転生モブ令嬢は、死ぬ予定でした 王太子から溺愛されるなんて、誰か嘘だと言って!
「で、殿下……。一体、何を……」
「ユキリが僕の物だって証だよ。薄れるたびに、何度でも刻み込んであげる」

 ヒリヒリと痛むそこを撫でながら、薄暗い瞳で微笑む彼と目があった。

(あれ……? こんなエピソード、どこかで見たような……?)

 ユキリの脳内には、前世でプレイした乙女ゲームのスチルが再生される。
 恋ラヴァでティナに対して、マイセルはたしかにこれと似たようなことをしていたはずだ。
 あの時は、足の親指に噛みついていたがーー。

(ヤンデレ度がアップしているのは、私のせいだもん……。
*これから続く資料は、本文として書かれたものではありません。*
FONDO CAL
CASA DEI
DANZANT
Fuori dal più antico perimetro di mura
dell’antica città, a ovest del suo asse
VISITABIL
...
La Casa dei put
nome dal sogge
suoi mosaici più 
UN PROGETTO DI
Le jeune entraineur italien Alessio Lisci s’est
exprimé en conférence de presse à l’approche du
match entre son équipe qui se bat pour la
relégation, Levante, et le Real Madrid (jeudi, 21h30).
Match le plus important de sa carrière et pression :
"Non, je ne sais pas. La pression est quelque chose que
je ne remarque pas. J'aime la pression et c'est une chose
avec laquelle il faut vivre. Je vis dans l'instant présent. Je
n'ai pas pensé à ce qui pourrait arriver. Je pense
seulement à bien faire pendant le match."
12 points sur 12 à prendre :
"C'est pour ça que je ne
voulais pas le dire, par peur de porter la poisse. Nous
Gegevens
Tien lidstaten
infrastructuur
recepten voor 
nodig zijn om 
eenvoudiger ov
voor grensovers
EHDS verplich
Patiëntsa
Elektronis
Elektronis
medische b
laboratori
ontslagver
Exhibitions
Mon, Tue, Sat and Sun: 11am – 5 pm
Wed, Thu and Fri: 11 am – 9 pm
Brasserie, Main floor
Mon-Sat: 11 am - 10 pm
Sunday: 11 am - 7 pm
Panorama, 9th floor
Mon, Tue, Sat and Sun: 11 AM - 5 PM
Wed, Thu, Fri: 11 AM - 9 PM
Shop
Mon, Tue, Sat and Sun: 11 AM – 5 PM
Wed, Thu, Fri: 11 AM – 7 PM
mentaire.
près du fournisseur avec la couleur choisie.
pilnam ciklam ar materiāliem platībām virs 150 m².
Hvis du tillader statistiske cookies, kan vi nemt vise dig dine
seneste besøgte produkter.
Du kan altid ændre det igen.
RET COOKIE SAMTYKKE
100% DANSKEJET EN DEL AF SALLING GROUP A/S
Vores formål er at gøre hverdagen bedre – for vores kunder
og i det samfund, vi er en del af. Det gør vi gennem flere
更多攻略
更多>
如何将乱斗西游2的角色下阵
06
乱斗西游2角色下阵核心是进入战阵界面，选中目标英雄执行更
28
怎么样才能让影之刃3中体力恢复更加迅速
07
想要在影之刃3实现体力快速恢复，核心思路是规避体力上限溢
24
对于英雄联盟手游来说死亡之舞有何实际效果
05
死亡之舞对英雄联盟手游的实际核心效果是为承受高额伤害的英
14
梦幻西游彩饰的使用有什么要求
仕方ないよね……)

 結婚指輪を嵌める薬指に噛みついてきたあたり、もう二度と手放す気はないと遠回しに言われているようで戦慄した。

(好きになる相手……間違えたかな……?)

 王太子として生まれたマイセルは、そう遠くない未来に国の頂点に君臨する国王となるだろう。

 将来を約束された超優良物件なのに冷や汗が止まらないのは、やはりユキリが彼を激怒させているからだろうか。
 それとも、その奥に隠された狂気が見え隠れしているからかーー。